Mit diesem Sommer 2016 ist dies aber irgendwie anders. Die Sache mit dem Sonnenschein hat nicht so richtig geklappt. Der Sommer war nass und es gab nur wenige Sommertage.
Aber auch ansonsten haben uns die Nachrichten auf Trab gehalten. Irgendwie wollte sich keine Erholungsphase einstellen.
Unsere Gemeinden waren auch in diesem Sommer stark gefordert. Die Starkregen haben vielerorts zu großen Schäden geführt. Bächlein wurden zu reißenden Flüssen, die Häuser, Autos und ganze Straßen zerstörten. Unsere Hilfsorganisationen wie Feuerwehr, Technisches Hilfswerk haben sich bewährt. Zusammen mit freiwilligen Helfern, die solidarisch beherzt mit anpackten, wurde überall schnell und unkompliziert geholfen. Hier bewährte sich manch gute Nachbarschaft und Dorf-/Stadtgemeinschaft - RESPEKT! Diese große Hilfsbereitschaft und schnelle Reaktion unserer Ehrenamtlichen hat wieder einmal bewiesen, dass unsere dörflichen Strukturen in Rheinland-Pfalz hervorragend funktionieren.
Schnell waren so erste Schäden beseitigt. Mit anderen und größeren Schäden werden wir aber noch länger beschäftigt sein. Hier gilt es, vor Ort Gefahrenquellen zu erkennen und zu beseitigen.
Gemeinden und Städte müssen sich künftig immer häufiger und ohne längere Vorwarnzeiten auf Extremwetterereignisse und deren schlimme Folgen einstellen. Wir dürfen jetzt in unseren kommunalen Gremien nicht einfach zur Tagesordnung übergehen, sonst holt uns das nächste Starkregenereignis schneller ein, als wir denken... Und dann? Bereits heute vergrößern viele Gemeinden und Städte z.B. durch die Steuerung der Flächennutzung und Siedlungsentwicklung die Rückhalteräume für das Wasser, um so das Schadenpotential zu vermindern. Dabei sind allerdings die konkreten Rahmenbedingungen vor Ort wie Lage, Topografie oder bisherige Ortsentwicklung zu berücksichtigen. Auch Hochwasserpartnerschaften, in denen mehrere Kommunen zusammenarbeiten, leisten einen wichtigen Beitrag, denn das Wasser macht nicht an der Gemeindegrenze halt. Nutzen Sie vor Ort auch die Kompetenz der Fachbehörden oder unserer "Hochwasserschutzmitarbeiterinnen" im Gemeinde- und Städtebund, die seit Jahren an dem Thema arbeiten. Es lohnt sich!
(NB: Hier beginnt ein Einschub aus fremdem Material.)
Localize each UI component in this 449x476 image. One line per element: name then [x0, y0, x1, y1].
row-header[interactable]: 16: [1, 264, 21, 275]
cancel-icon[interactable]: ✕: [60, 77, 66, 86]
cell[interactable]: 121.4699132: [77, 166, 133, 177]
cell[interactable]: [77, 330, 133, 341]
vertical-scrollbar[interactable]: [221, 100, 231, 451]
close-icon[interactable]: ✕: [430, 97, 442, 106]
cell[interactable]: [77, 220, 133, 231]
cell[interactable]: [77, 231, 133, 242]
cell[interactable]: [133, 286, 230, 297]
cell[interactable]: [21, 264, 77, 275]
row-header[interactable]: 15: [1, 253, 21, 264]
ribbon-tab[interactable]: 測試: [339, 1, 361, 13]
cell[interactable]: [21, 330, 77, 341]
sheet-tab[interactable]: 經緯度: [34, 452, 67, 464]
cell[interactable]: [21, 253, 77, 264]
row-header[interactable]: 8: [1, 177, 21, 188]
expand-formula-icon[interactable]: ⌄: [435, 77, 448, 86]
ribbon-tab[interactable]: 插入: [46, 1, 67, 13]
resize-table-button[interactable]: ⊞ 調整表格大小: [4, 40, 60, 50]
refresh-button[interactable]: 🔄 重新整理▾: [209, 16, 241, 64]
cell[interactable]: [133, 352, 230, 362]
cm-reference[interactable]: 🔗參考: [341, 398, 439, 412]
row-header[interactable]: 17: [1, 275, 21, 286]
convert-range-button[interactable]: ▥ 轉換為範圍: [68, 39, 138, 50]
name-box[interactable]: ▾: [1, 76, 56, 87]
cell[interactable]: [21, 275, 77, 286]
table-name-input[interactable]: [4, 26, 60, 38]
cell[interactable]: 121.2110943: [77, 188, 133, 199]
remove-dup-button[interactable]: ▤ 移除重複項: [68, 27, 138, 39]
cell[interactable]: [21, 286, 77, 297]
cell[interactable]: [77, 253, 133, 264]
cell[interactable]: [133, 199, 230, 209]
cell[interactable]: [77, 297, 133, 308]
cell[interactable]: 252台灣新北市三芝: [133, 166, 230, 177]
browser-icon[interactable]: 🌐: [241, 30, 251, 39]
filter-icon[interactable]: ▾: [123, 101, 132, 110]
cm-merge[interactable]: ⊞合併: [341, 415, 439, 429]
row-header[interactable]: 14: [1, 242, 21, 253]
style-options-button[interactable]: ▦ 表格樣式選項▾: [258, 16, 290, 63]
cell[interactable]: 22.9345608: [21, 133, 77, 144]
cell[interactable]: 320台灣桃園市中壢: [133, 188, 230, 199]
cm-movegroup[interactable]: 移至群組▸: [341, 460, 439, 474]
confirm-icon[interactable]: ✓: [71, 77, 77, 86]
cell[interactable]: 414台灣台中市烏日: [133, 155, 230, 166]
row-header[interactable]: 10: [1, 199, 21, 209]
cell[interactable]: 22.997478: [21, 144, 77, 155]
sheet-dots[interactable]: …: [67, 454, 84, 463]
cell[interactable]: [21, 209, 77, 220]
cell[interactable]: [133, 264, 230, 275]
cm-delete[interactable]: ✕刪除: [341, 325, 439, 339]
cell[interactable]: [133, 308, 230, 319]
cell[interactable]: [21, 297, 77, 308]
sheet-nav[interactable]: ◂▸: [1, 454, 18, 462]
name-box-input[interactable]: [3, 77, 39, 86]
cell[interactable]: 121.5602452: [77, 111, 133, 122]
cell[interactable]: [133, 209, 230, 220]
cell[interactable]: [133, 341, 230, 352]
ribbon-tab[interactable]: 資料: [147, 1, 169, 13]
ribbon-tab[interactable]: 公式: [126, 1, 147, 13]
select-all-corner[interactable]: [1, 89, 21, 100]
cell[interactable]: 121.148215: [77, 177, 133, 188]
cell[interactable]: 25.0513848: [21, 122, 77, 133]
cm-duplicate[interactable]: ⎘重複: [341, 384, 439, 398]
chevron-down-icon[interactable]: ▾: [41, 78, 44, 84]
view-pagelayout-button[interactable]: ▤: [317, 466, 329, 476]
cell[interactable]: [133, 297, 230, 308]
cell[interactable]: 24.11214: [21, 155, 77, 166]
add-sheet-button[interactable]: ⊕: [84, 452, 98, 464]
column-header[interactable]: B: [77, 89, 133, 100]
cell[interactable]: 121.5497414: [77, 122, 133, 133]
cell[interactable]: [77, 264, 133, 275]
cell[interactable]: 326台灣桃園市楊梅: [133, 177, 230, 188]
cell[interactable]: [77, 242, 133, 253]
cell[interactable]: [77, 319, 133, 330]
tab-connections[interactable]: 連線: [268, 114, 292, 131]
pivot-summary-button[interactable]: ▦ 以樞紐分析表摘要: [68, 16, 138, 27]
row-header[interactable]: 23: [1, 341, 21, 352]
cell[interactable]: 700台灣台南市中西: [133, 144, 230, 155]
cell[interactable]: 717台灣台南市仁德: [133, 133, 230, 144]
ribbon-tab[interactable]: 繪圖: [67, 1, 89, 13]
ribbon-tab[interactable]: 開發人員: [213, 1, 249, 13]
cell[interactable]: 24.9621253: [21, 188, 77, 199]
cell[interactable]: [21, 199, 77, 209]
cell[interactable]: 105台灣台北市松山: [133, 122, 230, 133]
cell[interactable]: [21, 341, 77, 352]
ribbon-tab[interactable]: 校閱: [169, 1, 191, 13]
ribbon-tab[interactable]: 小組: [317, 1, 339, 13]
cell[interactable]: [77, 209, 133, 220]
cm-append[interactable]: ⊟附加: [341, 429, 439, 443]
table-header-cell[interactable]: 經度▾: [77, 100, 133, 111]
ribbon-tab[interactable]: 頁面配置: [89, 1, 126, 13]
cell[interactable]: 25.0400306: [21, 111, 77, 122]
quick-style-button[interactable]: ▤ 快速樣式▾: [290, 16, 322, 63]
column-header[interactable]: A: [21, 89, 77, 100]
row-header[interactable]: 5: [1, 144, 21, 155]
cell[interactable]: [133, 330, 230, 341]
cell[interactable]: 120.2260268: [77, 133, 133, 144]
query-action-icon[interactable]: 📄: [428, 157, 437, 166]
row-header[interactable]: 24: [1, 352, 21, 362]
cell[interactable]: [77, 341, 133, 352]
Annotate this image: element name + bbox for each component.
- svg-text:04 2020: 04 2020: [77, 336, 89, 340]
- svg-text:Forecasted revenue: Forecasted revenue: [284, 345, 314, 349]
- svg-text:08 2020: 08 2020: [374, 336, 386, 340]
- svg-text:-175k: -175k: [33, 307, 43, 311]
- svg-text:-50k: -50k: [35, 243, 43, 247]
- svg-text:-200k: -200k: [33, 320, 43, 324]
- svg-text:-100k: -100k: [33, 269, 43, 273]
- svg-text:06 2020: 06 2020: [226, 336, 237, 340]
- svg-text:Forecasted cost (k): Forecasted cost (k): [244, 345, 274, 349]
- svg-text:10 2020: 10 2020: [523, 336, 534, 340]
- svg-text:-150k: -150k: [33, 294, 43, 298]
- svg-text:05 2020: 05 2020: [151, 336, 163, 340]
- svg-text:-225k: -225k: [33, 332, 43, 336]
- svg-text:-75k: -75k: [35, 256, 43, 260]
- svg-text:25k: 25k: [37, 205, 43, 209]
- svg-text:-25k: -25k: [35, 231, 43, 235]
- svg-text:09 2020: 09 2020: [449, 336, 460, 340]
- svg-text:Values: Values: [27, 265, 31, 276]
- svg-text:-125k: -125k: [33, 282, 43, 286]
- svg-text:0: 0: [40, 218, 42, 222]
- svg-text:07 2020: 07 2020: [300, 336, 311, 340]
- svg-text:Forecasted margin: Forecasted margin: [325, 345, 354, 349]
Weil sich die Schäden räumlich jeweils auf einige Punkte konzentrieren, aber grundsätzlich jeder getroffen werden könnte, ist auch überörtliche Solidarität zu organisieren! Ich bin mir sicher, dass wir auf Dauer nicht auf eine Pflichtversicherung gegen Elementarschäden werden verzichten können. In der derzeitigen Situation wird jeder abschätzen, mit welcher Wahrscheinlichkeit er Opfer eines Elementarschadensereignisses werden könnte; in der Folge versichern sich nur hohe Risiken und die Versicherungsbeiträge werden unbezahlbar. Mit einer Pflichtversicherung wie sie bereits gegen Feuer besteht, würde sich das ändern!
Aber nicht nur das schlechte Wetter war diesen Sommer für uns bestimmend. Auch andere Themen dieses etwas unerfreulichen Sommers haben Bedeutung für die Kommunen und sie sollten auch von den verantwortlichen Politikerinnen und Politikern im Land und im Bund aufmerksam analysiert werden.
Nehmen wir das Beispiel "Brexit". Mit knapper Mehrheit von 51,9 Prozent haben die Briten für den Austritt aus der Europäischen Union gestimmt. In Rheinland-Pfalz haben die Fragen der direkten Bürgerbeteiligung und von Volksentscheiden in der letzten Wahlperiode des Landtags eine landespolitisch wichtige Rolle gespielt. Sie bescherten uns mit dem Landesgesetz zur Verbesserung direktdemokratischer Beteiligungsmöglichkeiten auf kommunaler Ebene niedrigere Quoren bei Bürgerentscheiden, die Ausweitung der Öffentlichkeit bei Ausschusssitzungen. Ein Gesetz, das die kommunale Praxis erschwert und im Zuge dessen man jetzt an einer Verwaltungsvorschrift bastelt, um das Gesetz für die kommunale Praxis handhabbar zu machen?!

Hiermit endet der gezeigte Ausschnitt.